» Exercise requirements
Every line holding the string "Corp" should be copied from the listing.

□ □ □ □ □

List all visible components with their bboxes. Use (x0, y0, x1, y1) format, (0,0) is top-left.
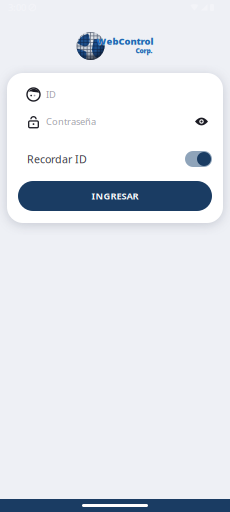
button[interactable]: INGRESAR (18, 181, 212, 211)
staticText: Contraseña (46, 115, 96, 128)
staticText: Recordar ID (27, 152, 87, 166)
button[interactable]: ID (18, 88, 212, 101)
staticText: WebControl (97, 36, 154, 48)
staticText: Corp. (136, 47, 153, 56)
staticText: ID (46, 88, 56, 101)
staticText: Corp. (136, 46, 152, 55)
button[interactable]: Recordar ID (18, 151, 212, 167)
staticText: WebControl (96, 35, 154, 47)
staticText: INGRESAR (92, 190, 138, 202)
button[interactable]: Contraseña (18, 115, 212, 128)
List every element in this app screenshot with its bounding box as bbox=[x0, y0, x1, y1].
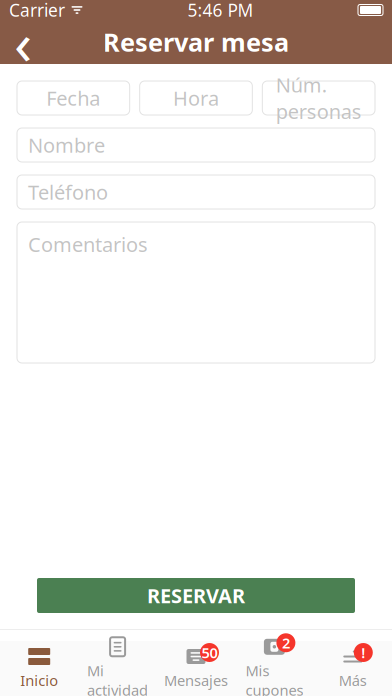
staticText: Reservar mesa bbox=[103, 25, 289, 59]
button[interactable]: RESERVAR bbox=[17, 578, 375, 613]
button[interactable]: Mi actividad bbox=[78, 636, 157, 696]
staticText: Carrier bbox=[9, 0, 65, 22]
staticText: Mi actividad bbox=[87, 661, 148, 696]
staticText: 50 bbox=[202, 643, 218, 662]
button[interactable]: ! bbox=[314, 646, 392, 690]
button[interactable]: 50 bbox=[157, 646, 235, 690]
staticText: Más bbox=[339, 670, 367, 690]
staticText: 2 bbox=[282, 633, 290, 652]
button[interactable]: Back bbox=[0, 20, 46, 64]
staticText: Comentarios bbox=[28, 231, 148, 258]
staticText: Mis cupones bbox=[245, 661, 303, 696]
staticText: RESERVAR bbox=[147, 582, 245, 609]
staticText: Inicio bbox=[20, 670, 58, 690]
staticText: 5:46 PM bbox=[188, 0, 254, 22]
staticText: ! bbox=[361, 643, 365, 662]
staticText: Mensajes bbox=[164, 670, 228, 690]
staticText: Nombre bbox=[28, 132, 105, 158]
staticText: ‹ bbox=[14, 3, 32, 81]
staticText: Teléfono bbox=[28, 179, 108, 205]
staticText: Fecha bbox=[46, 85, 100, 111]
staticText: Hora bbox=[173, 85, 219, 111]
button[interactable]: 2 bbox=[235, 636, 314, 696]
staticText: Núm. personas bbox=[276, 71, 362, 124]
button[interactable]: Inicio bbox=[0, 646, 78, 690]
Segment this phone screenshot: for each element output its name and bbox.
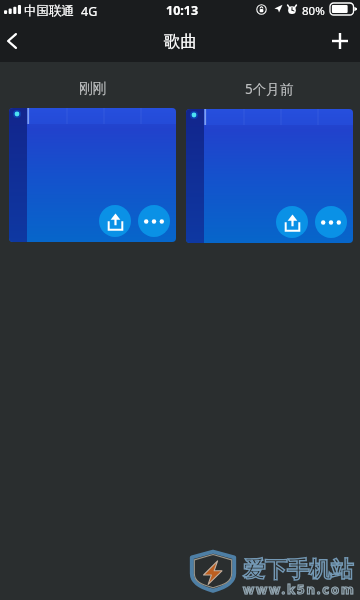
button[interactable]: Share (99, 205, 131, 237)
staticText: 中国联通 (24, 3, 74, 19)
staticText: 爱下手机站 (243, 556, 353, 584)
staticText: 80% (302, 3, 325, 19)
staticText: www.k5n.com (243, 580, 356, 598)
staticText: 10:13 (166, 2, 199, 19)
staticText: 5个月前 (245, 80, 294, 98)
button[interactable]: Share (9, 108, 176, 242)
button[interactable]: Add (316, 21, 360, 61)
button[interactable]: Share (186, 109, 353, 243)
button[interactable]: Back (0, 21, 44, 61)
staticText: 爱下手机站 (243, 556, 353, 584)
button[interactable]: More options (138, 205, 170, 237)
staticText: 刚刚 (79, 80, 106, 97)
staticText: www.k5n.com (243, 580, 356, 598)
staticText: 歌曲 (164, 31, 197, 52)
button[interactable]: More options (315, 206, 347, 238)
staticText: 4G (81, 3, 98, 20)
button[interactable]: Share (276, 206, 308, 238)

□ □ □ □ □

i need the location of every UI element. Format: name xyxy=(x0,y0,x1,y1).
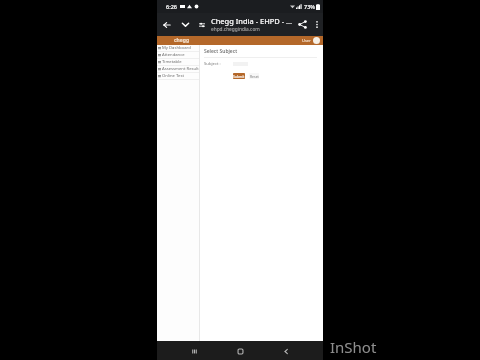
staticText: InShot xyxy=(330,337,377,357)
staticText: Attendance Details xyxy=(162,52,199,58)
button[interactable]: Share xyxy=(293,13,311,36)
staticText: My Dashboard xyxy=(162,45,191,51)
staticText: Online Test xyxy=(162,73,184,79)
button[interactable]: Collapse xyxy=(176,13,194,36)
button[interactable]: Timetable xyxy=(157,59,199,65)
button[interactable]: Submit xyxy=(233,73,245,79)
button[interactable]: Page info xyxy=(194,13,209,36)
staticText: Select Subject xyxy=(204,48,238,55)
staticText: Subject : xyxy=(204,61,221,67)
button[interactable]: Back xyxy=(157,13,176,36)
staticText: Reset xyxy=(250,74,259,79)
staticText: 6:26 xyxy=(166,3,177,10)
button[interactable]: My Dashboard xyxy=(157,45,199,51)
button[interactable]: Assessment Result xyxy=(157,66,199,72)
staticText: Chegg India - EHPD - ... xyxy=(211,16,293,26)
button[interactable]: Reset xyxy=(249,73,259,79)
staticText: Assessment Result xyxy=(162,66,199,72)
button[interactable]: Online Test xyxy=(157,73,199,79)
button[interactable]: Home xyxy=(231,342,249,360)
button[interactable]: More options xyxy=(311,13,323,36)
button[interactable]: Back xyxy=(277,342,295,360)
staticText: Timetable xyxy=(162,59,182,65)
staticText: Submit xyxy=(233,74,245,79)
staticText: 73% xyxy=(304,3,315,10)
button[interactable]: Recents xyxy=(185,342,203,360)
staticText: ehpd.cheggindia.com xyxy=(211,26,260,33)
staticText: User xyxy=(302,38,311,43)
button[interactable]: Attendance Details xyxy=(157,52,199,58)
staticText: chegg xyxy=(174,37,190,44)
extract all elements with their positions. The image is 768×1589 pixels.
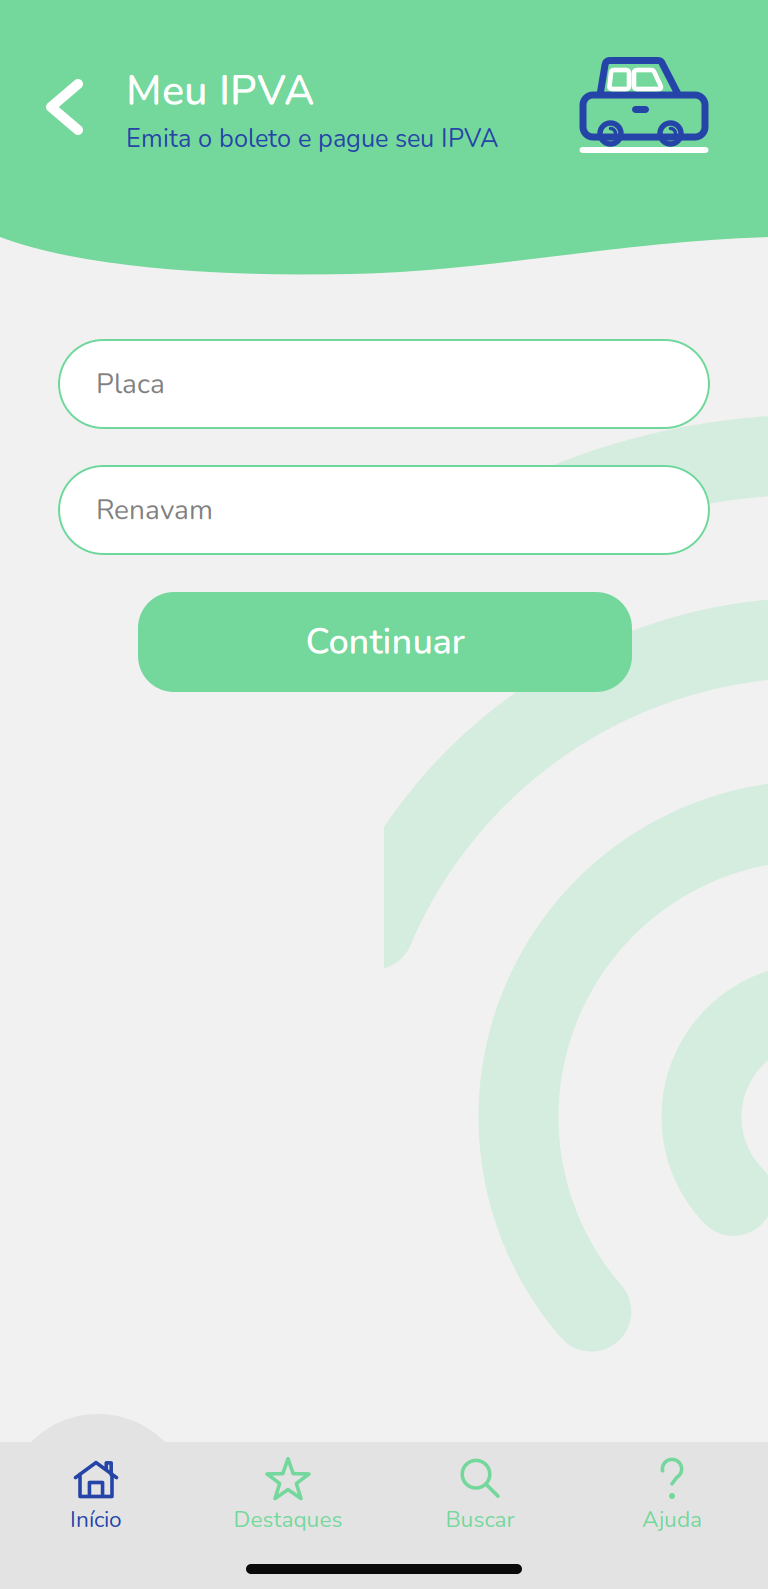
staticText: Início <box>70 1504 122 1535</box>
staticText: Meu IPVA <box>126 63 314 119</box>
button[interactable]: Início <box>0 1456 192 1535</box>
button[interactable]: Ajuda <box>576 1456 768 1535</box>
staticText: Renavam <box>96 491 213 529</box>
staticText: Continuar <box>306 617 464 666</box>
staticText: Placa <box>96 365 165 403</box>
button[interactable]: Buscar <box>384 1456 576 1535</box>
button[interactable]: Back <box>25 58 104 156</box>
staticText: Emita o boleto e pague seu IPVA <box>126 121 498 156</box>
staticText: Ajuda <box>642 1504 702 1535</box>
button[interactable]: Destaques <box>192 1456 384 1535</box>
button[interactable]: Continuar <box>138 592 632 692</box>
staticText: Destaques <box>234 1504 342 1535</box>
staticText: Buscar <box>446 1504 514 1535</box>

□ □ □ □ □

» Exercise result
staticText: Corp. (136, 47, 153, 56)
staticText: Corp. (136, 46, 152, 55)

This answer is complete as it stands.